Did I get this correct?
Updated after Derek's reply abt shared id.
Refactored from the above and taking his reply into account, the easiest way is to treat the ordering as the shared id
1. client to ordering: hey i want this order. ordering returns order_id (no change)
2. client to payment: hey i want to pay for this order. Here's the order id. payment may create its own payment_id for its own purposes. payment just acknowledged to client, order received.
3. client to ordering: hey payment ack the order. please mark order as complete. ordering marks order complete. ordering returns confirmation to client, order is complete.
4. ordering to payment via broker: after step 3, ordering tells payment, i have marked this order as complete. Here's the order_id.
5. payment after notified by ordering via broker: okay since ordering marked this order_id as complete, i am going to charge the credit card.
Did I get this correct?
Close. With #3, client isn't telling ordering what the payment_id is. Both ordering and payment would be using the same ID or some way to correlate to the two together. So when ordering publishes an event (or cmd, depending your workflow) that payments picks up, it knows based on the ID in the event, what payment information belongs to that order. So then in #4, ordering isn't telling payments anything than a shared ID.
Ok who generates the shared ID?
id for userA --> 1
id for userA's shopping cart -> 2
id of userA's intent -> 1 xor 2 = 3 (published as an event from ordering to payment)
Now, if you do 2 xor 3, you get 1. Or, if you get 1 xor 3, you get to 2.
Given the e-commerce context, imagine having to implement protection against a scenario where, in a flash sale, you programmatically try to trick the system into making double purchases when the intended business requirement was to restrict 1 item per user.
@@avineshwar
Thank you
Apologies for my skepticism, but i find this a bit hard to believe. Are the ids for shopping cart (which i assume is equivalent to order id in my paraphase) and user still autogenerated by database using either bigintegers or UUIDs?
if not, then what are they?
And if they are either big integers or UUIDs what is the XOR in this case?
if not, then what's the XOR function?
Can Derek shed some light on whether the shared id in his context is exactly the same concept as illustrated by Avineshwar here?
@@kimstacks
Derek can reply as he feels fit.
Finally, think about it like this: if upon measuring your performance statistics say that certain kinds of changes must be made, then it is those changes that we are representing here as "XOR". It is extremely simplified and made pure if you may, of course. The idea also is, if all you must (or rather can at some huge scale) do (due to perf. and cost), is prefer communicating via messages, without introducing side-effect type coupling between services, what would that integration/interaction via an event (and by extension, the business logic on some destination service) look like?
This is, as it goes without saying, one way of implementing an overall system where comprising services can interact with each other without the need for any external triggers, interactions, and whatnot.

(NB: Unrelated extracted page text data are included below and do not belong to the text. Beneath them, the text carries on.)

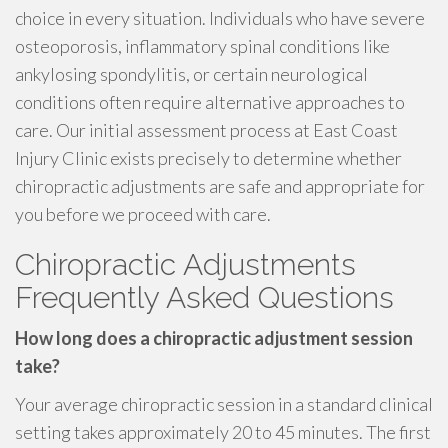
choice in every situation. Individuals who have severe
osteoporosis, inflammatory spinal conditions like
ankylosing spondylitis, or certain neurological
conditions often require alternative approaches to
care. Our initial assessment process at East Coast
Injury Clinic exists precisely to determine whether
chiropractic adjustments are safe and appropriate for
you before we proceed with care.
Chiropractic Adjustments
Frequently Asked Questions
How long does a chiropractic adjustment session
take?
Your average chiropractic session in a standard clinical
setting takes approximately 20 to 45 minutes. The first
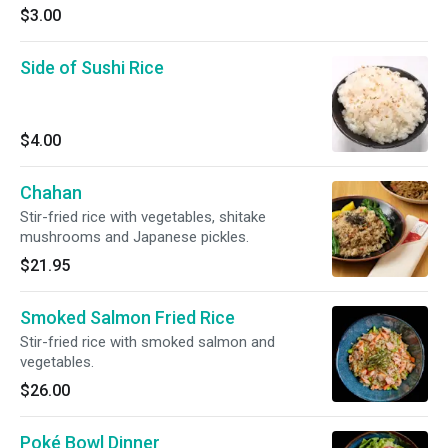
$3.00
Side of Sushi Rice
$4.00
Chahan
Stir-fried rice with vegetables, shitake
mushrooms and Japanese pickles.
$21.95
Smoked Salmon Fried Rice
Stir-fried rice with smoked salmon and
vegetables.
$26.00
Poké Bowl Dinner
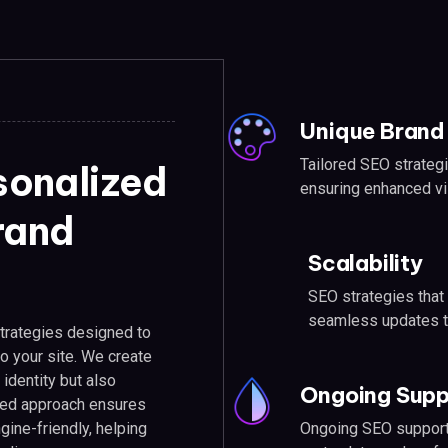
Unique Brand 
Tailored SEO strategi
sonalized
ensuring enhanced vis
brand
Scalability
SEO strategies that
seamless updates t
trategies designed to
 to your site. We create
 identity but also
Ongoing Supp
zed approach ensures
Ongoing SEO support 
gine-friendly, helping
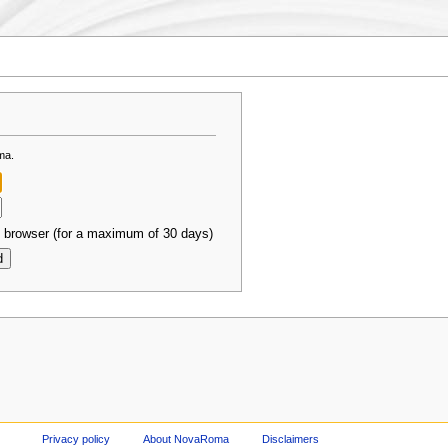
ma.
 browser (for a maximum of 30 days)
Privacy policy
About NovaRoma
Disclaimers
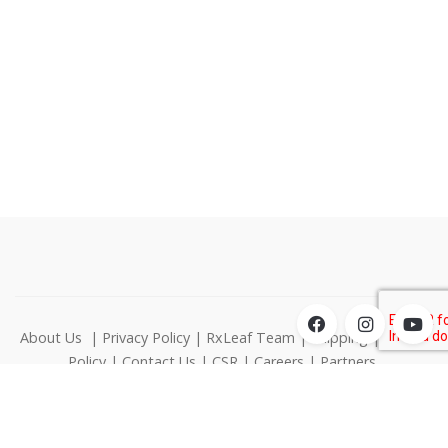
About Us
|
Privacy Policy
|
RxLeaf Team
|
Shipping
|
Return
Policy
|
Contact Us
|
CSR
|
Careers
|
Partners
1000 N West Street Suite 1200 Wilmington DE 19801
© RxLeaf Media Inc., All rights reserved.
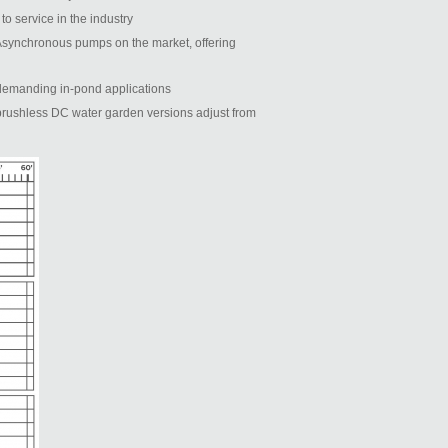
o service in the industry
 Asynchronous pumps on the market, offering
t demanding in-pond applications
brushless DC water garden versions adjust from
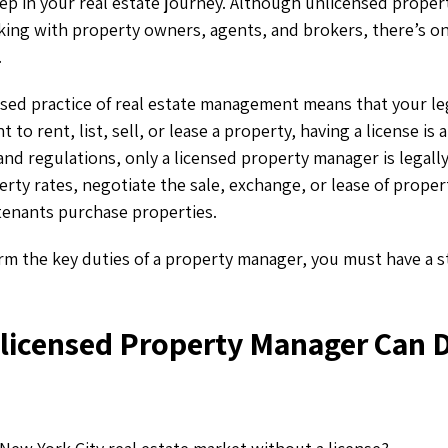
l step in your real estate journey. Although unlicensed prop
king with property owners, agents, and brokers, there’s o
.
nsed practice of real estate management means that your leg
nt to rent, list, sell, or lease a property, having a license is
and regulations, only a licensed property manager is legally 
erty rates, negotiate the sale, exchange, or lease of proper
 tenants purchase properties.
rm the key duties of a property manager, you must have a 
licensed Property Manager Can 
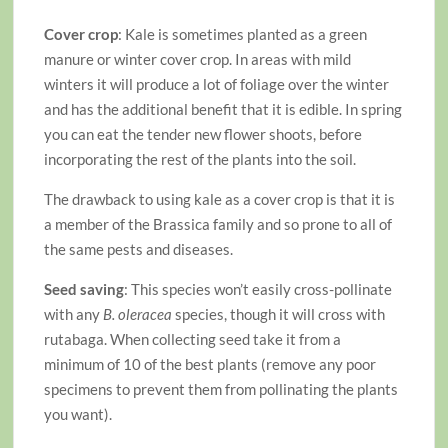
Cover crop
: Kale is sometimes planted as a green
manure or winter cover crop. In areas with mild
winters it will produce a lot of foliage over the winter
and has the additional benefit that it is edible. In spring
you can eat the tender new flower shoots, before
incorporating the rest of the plants into the soil.
The drawback to using kale as a cover crop is that it is
a member of the Brassica family and so prone to all of
the same pests and diseases.
Seed saving
: This species won’t easily cross-pollinate
with any
B. oleracea
species, though it will cross with
rutabaga. When collecting seed take it from a
minimum of 10 of the best plants (remove any poor
specimens to prevent them from pollinating the plants
you want).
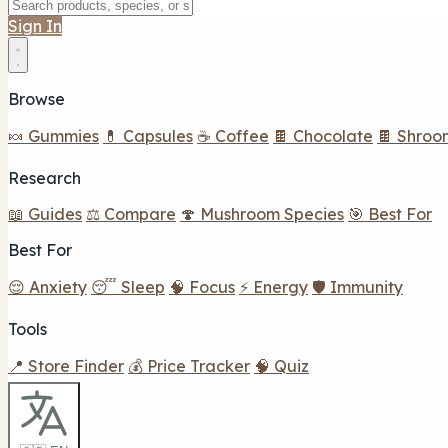
Sign In
Browse
🍬 Gummies
💊 Capsules
☕ Coffee
🍫 Chocolate
🍫 Shroo
Research
📖 Guides
⚖️ Compare
🍄 Mushroom Species
🎯 Best For
Best For
😌 Anxiety
😴 Sleep
🧠 Focus
⚡ Energy
🛡️ Immunity
Tools
📍 Store Finder
💰 Price Tracker
🧠 Quiz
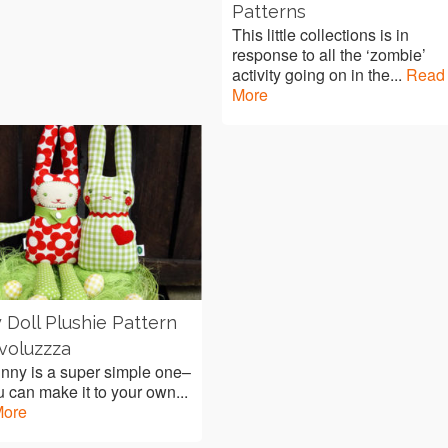
Patterns
This little collections is in
response to all the ‘zombie’
activity going on in the...
Read
More
 Doll Plushie Pattern
voluzzza
nny is a super simple one–
 can make it to your own...
More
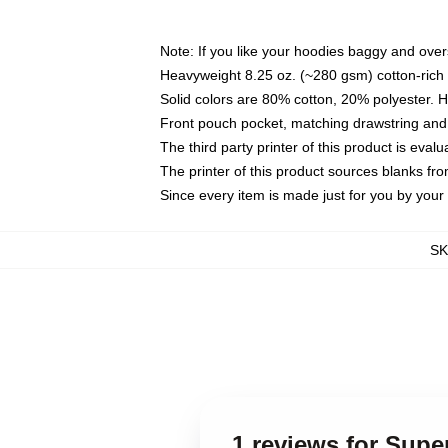
Note: If you like your hoodies baggy and over
Heavyweight 8.25 oz. (~280 gsm) cotton-rich 
Solid colors are 80% cotton, 20% polyester. 
Front pouch pocket, matching drawstring and 
The third party printer of this product is eva
The printer of this product sources blanks fr
Since every item is made just for you by your l
S
1 reviews for Sup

So, another way of representing the XOR proposal could be: can a micro-service self-deduce based on some input (event) the arguments (e.g. parameter values of a function) it requires to perform whatever it is that that micro-service must do.
^ If it could indeed self-deduce, then it doesn't have to wait for anyone to do its thing.
As always, if there is a devil, and if it is in the details, then implementing a micro-service with such self-deducing capability also means that it is likely going to be more useful only if it can be approached in a way where such an idea can be generalized among micro-services (everyone will be able to self-deduce whatever they want!). So, for a very heavily used e-commerce (e.g. Amazon) this may be more useful than for someone else.
And, with all that, we are definitely a bit off-topic.